The pizza finally arrives, and it looks amazing. It smells so good, and it's hot and bubbly and everything you dreamed it would be. Your hunger level jumps up to a screaming 9 as soon as you lay eyes on it. But before the waiter sets it down on the table, the manager intervenes.
He looks upset, really upset. He's SO sorry, but there was a mistake! They ordered you THE WRONG PIZZA. This pizza right in front of you, the one that is so close you can taste it, actually costs $16.95, even after that special financing discount they gave you. Though it seems identical to the pizza you ordered, he insists that THIS pizza comes with extra options, and the restaurant just can't afford to swallow the extra cost. They're so sorry though, and would be happy to throw in extra paper napkins with your $16.95 pizza.
So what do you do now? You're hungry. You're tired. You're upset, and somehow, without you even realizing you've been here for almost an hour! Your lunch break is almost over, and you have to get back to work.
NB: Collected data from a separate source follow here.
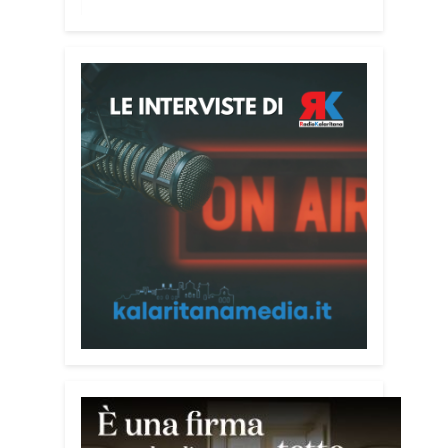
«Un’esperienza di crescita umana e
spirituale che rafforza la vocazione al
servizio», sottolinea Cristiano Pani.
Il programma dedica spazio anche ai
temi della pace e della cooperazione
nel Mediterraneo. Oggi pomeriggio, alla
Mediateca del Mediterraneo (MEM),
l’incontro con l’arcivescovo monsignor
Giuseppe Baturi ha approfondito il ruolo
dei giovani nella costruzione di ponti tra
culture e popoli, con un confronto
inserito nel percorso “Cagliari Città della
Pace e del Mediterraneo”, progetto che
promuove il dialogo e la collaborazione
tra le diverse realtà del bacino
mediterraneo.
Tra le testimonianze quella di Thea,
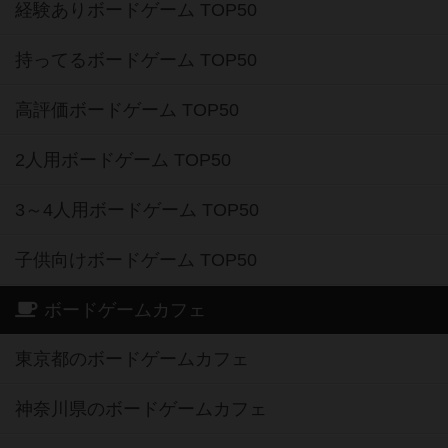
経験ありボードゲーム TOP50
持ってるボードゲーム TOP50
高評価ボードゲーム TOP50
2人用ボードゲーム TOP50
3～4人用ボードゲーム TOP50
子供向けボードゲーム TOP50
ボードゲームカフェ
東京都のボードゲームカフェ
神奈川県のボードゲームカフェ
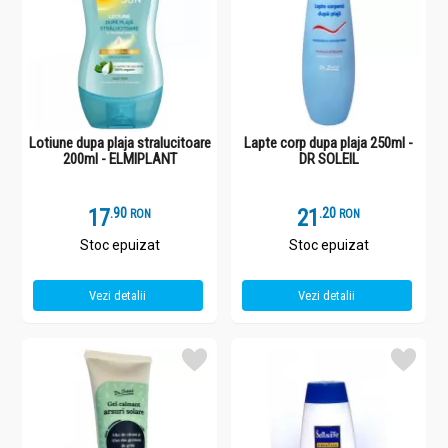
Lotiune dupa plaja stralucitoare
Lapte corp dupa plaja 250ml -
200ml - ELMIPLANT
DR SOLEIL
17
.
9
21
.
2
RON
RON
Stoc epuizat
Stoc epuizat
Vezi detalii
Vezi detalii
If you walk out, you won't have time to eat at all! The manager consoles you again as you sign your name to the financing contract, one that with interest, will end up costing you an extra 3.5% on your lunch. As he lays down the pizza in front of you he cheers. Congratulations! You made a GREAT choice!
This is pretty much what happened to Scott Bobleo and I this week at the Clay Cooley Nissan dealership in South Austin. Only the object in question, of course, was not a pizza, but a new car. I used hunger in the story not only as a metaphor, but in honor of what became my very real situation by the end of the night. We were basically held hostage there for over four hours while a ridiculous game of bait and switch unfolded before us. It was really and truly slimy, the kind of horror story that car dealer stereotypes are made of.
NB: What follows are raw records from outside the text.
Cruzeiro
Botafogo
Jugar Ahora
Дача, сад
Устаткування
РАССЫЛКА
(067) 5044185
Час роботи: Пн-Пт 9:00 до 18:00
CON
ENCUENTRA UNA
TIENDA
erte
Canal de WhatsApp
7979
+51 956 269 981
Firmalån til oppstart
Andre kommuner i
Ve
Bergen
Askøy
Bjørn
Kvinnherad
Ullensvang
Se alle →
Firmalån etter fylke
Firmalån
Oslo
Being over nine months pregnant, the whole ordeal was way too much. By the time we were two hours in, I was having contractions, and I'd started to get hungry. Lately, when I get hungry, I get REALLY hungry, like shaking, painful hungry. We begged them to speed things up, and we explained over and over that I needed to leave so that I could rest and eat. They kept apologizing and begging for "five more minutes" which turned into ten, which turned into thirty, etc.
In hindsight, I wonder if they were intentionally using my distress to try and hustle us. Anyone could see that I was exhausted and extremely uncomfortable. Perhaps they thought if they could just tire me out, I'd roll over eventually and pay extra for a car with bells and whistles that I didn't even ask for. They seriously miscalculated my priorities. By the end of the night, I cared a lot more about getting some protein in my body than driving away with a new car. We left empty handed, empty stomached, and infuriated.
Today I crafted a nice long letter to the dealership, the dealership's owner, and Nissan corporate. Torturing a pregnant lady to try and make an extra handful of cash is pretty freaking low. The worst part is that we still don't have a car, so we'll have to do this all over again somewhere else. Maybe I'll get lucky and go into labor before Scott Bobleo can drag me into another dealership.
That says a lot, doesn't it? I'd rather push a baby out of my body than deal with another sleazy car salesman.